### Exercise:
Beginning at the line containing "[Home] (38, 25)" in the material below and ending at the line containing "ბიზნესი (761, 106)", return each line exactly and add nothing.

BEGIN Input records

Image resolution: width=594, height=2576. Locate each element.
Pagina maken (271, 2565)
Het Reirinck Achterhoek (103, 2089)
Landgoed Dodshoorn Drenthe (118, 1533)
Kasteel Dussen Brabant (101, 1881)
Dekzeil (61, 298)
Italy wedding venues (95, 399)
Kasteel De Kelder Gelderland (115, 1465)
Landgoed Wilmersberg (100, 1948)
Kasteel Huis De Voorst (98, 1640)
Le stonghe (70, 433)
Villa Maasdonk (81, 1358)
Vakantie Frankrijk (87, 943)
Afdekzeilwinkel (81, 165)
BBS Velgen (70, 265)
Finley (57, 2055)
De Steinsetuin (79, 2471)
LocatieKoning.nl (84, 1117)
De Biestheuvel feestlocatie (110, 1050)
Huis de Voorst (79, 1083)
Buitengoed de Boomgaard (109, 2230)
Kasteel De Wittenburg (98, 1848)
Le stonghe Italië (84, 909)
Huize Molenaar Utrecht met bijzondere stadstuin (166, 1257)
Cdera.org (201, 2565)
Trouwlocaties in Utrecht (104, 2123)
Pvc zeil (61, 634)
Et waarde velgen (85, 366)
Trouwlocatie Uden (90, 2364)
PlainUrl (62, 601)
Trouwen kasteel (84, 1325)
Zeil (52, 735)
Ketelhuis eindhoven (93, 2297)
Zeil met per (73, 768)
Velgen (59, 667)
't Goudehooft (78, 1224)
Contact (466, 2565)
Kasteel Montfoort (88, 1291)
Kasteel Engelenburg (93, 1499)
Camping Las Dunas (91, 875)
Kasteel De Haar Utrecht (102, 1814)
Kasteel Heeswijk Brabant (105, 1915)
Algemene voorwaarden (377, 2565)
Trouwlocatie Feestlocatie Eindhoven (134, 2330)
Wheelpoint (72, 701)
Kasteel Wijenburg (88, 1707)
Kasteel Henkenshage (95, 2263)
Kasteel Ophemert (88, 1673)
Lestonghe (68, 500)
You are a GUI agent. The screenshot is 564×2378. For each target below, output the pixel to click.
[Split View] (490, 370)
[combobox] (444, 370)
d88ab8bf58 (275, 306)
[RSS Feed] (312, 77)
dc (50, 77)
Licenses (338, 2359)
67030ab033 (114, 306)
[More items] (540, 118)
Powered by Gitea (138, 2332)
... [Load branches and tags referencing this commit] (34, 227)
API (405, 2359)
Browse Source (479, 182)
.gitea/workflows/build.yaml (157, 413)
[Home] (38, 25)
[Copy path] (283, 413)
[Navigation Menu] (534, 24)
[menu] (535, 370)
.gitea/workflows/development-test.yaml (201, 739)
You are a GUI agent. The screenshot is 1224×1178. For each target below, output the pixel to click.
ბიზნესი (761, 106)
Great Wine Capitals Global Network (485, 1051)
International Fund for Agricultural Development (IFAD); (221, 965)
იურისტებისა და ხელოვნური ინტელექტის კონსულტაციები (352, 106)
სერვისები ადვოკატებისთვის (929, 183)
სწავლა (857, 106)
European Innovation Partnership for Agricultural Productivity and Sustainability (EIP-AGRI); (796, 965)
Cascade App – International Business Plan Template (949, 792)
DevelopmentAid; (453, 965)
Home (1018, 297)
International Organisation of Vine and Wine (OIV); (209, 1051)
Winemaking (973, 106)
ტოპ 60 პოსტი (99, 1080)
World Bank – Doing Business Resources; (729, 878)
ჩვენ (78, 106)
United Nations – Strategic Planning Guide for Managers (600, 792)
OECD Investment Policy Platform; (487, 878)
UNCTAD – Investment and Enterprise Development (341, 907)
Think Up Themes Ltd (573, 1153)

END Input records

### Answer to the exercise:
[Home] (38, 25)
[Copy path] (283, 413)
[Navigation Menu] (534, 24)
[menu] (535, 370)
.gitea/workflows/development-test.yaml (201, 739)
You are a GUI agent. The screenshot is 1224×1178. For each target below, output the pixel to click.
ბიზნესი (761, 106)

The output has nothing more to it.